If have complicated case, do not put something like an SA60 into the sulcus; leave aphakic if don’t have appropriate sulcus 3-piece lens.

AC IOL (non-folding ones) less technically demanding but no sutures to erode or break. They do require large incisions and could effect the angle which is of concern with glaucoma patients. Risk pupillary block and UGH. Newer open-loop designs are quite good. Still glaucoma docs shy away from this out of glaucoma concerns. 

Iris-fixated claw lenses discussed. Some potential concerns with inability to dilate patient afterwards as pinch onto iris with claws.

Iris-sutured IOL. Still better than a one-piece lens in the sulcus in terms of rubbing. These patients do end up with a cat-eye pupil (which patients not always happy with) and mydriasis is restricted. Fairly stable surgery. 

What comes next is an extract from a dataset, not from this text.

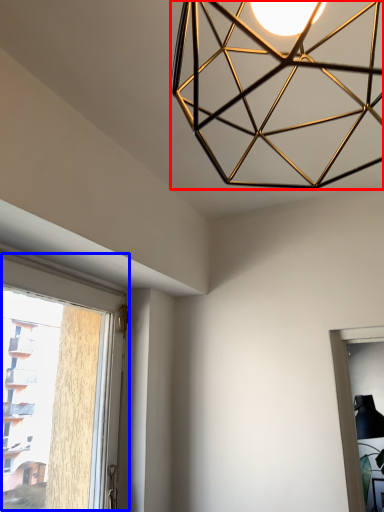 Question: Which object appears closest to the camera in this image, lamp (highlighted by a red box) or window (highlighted by a blue box)?

Choices:
 (A) lamp
 (B) window

Answer: (A) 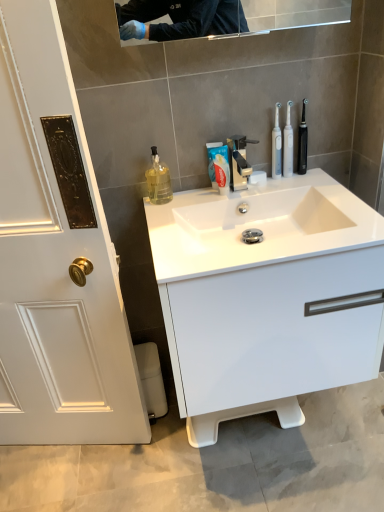 Locate an element on the screen. unoccupied region to the right of polished chrome faucet at center is located at coordinates (x=286, y=193).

Sutured sulcus IOL is commonly done here in Vancouver. Rather large incision and shows off your surgical prowess. Prolene does breakdown eventually, and those are the sutures used to fixate these lenses. When these start to break down, extra trauma to the eye to re-suture them. Also risk of chaffing with iris if too anterior and of tilting the IOL. However, can get great dilation of the pupil afterwards. Surgery is long and there can be significant light toxicity with this surgery. As this is the standard technique here, he goes into greater detail showing drawings. Scleral flaps at each end where the suture will be fixated. Tie sutures to the haptics then internalize the lens. Newer lenses now that can allow 4-point fixation instead of just 2 which can help minimize decentration or tilt.

Foldable IOLs when sutured are like gummy bears in that the suture tightening can distort the lens.

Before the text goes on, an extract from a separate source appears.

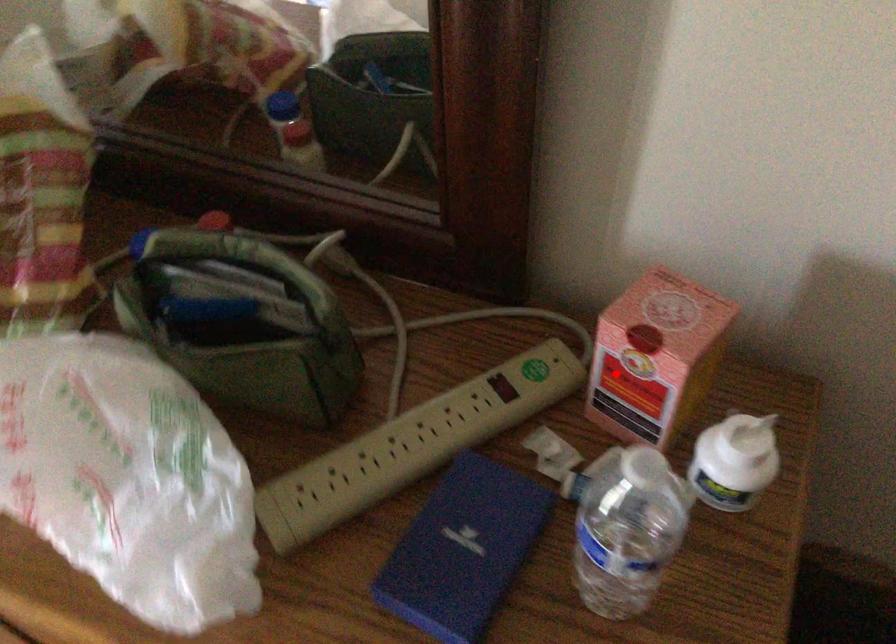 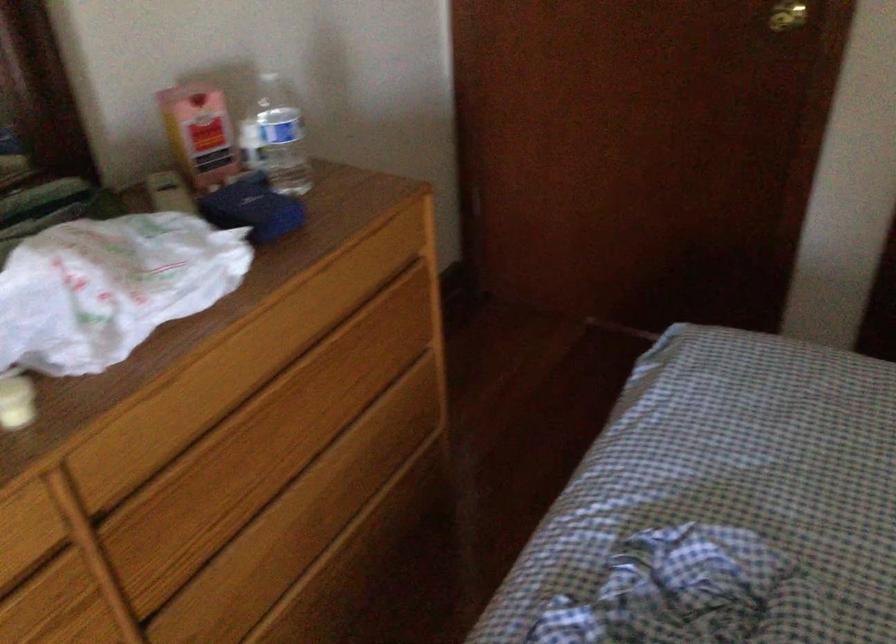 Question: I am providing you with two images of the same scene from different viewpoints. In image1, a red point is highlighted. Considering the same 3D point in image2, which of the following is correct?

Choices:
 (A) It is closer
 (B) It is farther

Answer: (B)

New sutureless small incision sutureless scleral IOL. Technically a bit challenging but over time will be easier. Pass the haptic through avascular tissue. Broad fixation of the haptic with this technique. Shows video starting with 24-G scleretomies 180 degrees apart after a complete vitrectomy done. With bent needle, create needle tracks. Corneal incision inject IOL and leave trailing haptic out corneal wound.With end-grasping forceps, pull each prolene haptic of the IOL into the sclerotomy then bury into the needle tracks sclerotomy incision. (The video shown during the talk was presumed to be that performed by the speaker but was in fact copied from EyeTube.net without appropriate credit. He has performed the procedure and will provide me with this to post.) Minimal incision, foldable small incision, no exposed sutures.

Updating video clip first week of May so that actually surgery the speaker has performed then will re-post.